• **Study material**
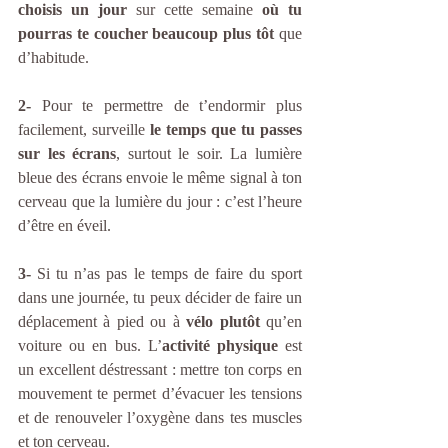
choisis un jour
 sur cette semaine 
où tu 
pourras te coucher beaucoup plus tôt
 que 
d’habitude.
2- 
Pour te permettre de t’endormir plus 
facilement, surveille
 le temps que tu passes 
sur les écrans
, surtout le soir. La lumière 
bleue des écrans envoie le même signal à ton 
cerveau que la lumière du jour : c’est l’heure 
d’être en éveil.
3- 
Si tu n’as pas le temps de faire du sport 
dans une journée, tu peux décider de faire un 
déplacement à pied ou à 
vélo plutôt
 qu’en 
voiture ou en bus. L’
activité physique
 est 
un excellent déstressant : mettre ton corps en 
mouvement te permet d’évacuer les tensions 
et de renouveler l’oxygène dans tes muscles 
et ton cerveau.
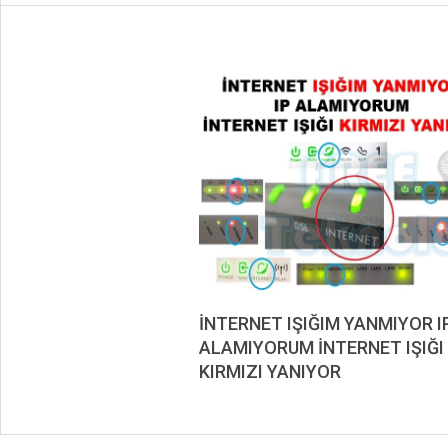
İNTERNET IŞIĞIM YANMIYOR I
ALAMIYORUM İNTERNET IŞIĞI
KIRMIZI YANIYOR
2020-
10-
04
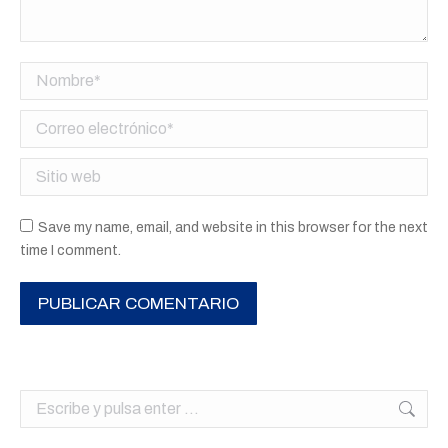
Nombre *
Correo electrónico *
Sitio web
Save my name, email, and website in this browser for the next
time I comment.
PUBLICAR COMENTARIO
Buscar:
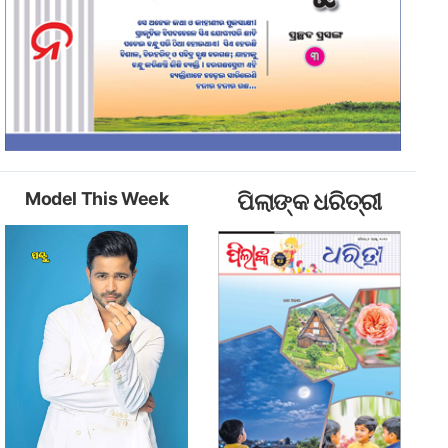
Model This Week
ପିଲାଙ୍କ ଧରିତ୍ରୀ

• **Task requirements**
What is needed is an exact transcription of the lines from the one holding "déplacement à pied ou à" to the end of the data, with every picture left out.

• **Task solution**
déplacement à pied ou à 
vélo plutôt
 qu’en 
voiture ou en bus. L’
activité physique
 est 
un excellent déstressant : mettre ton corps en 
mouvement te permet d’évacuer les tensions 
et de renouveler l’oxygène dans tes muscles 
et ton cerveau.
İNTERNET IŞIĞIM YANMIYOR I
ALAMIYORUM İNTERNET IŞIĞI
KIRMIZI YANIYOR
2020-
10-
04
Nombre *
Correo electrónico *
Sitio web
Save my name, email, and website in this browser for the next
time I comment.
PUBLICAR COMENTARIO
Buscar:
Model This Week
ପିଲାଙ୍କ ଧରିତ୍ରୀ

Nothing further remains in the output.